[Source data]
☆ ☆ ☆

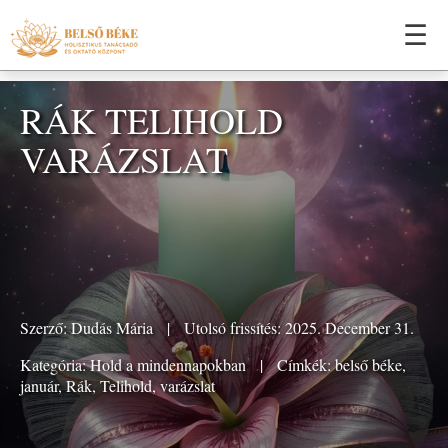
☰
RÁK TELIHOLD
VARÁZSLAT
Szerző:
Dudás Mária
|
Utolsó frissítés: 2025. December 31.
Kategória:
Hold a mindennapokban
|
Címkék:
belső béke
,
január
,
Rák
,
Telihold
,
varázslat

☆ ☆ ☆

Leaving out any pictures, write the records above out exactly as they are.

☰
RÁK TELIHOLD
VARÁZSLAT
Szerző:
Dudás Mária
|
Utolsó frissítés: 2025. December 31.
Kategória:
Hold a mindennapokban
|
Címkék:
belső béke
,
január
,
Rák
,
Telihold
,
varázslat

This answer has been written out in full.